One historical aspect of the video games industry that has been overlooked by almost every historian I’ve read is its undeniable origin in wargames. While wargames such as chess are thousands of years old, the first complex modern wargames were developed by the Prussian military in the 19th century for “training, planning and testing military operations.” These exercises were crucial to the Prussian pursuit of the unification of Germany, and were kept secret until the end German unification in 1871. However, it was during World War II that scientific techniques such as systems analysis were applied to wargames. The first modern commercial wargame based off of military simulation technique was a game called Tactics, released in 1953 by Charles S. Roberts. The paper wargame industry grew from selling almost no units in the late 1950s to peaking at sales of 2.2 million units a year in 1980, the year that computer wargames entered the market. (Dunnigan ch. 5)
Traditional military wargames led to fantasy and science fiction variants, the most famous of these being Dungeons & Dragons, a game whose influence on the video game industry is denied by no historians. Modern video games are derived both from solitary engineers building novelties with excess military funding, and from the paper wargames with their origins in the military training operations of Otto Von Bismarck’s Prussian army.

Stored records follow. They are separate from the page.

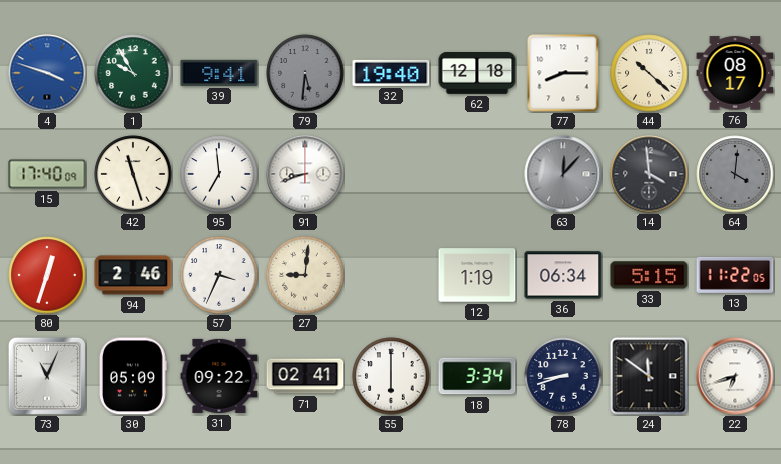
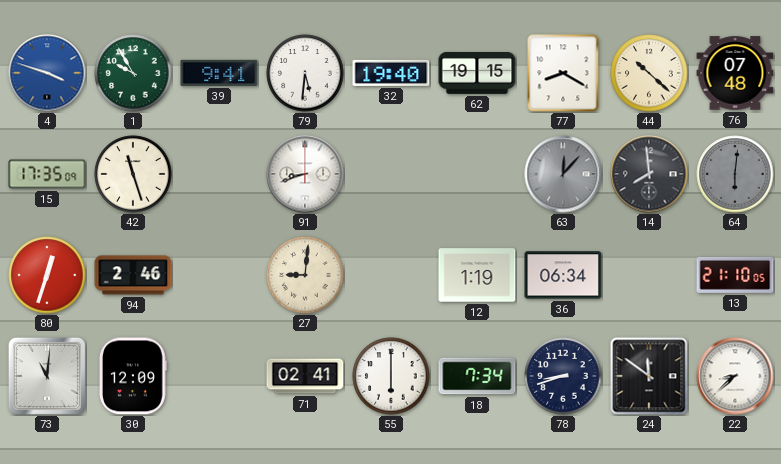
79 dial: grey -> white
62: 12:18 -> 19:15
77: 8:15 -> 8:20
76: 08:17 -> 07:48
15: 17:40 -> 17:35
95: 6:59 -> none
14: 3:59 -> 7:59
64: 4:01 -> 6:01
57: 3:34 -> none
33: 5:15 -> none
13: 11:22 -> 21:10
73: 11:04 -> 11:01
30: 05:09 -> 12:09
31: 09:22 -> none
18: 3:34 -> 7:34
22: 6:42 -> 8:38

Dunnigan goes so far as to say that “it is quite possible that some form of wargame existed before the first organized war” (Dunnigan ch. 5). If this is the case, then early wargames were not abstractions of war as experience by early humans. The wargames actually enabled the human mind to conceive of war as an organized affair, providing an abstract ideal for humanity to reach, an ideal of orderly and professional warfare.
Referenced:
Dunnigan, Jim. The Complete Wargames Handbook. 2nd ed. 1997.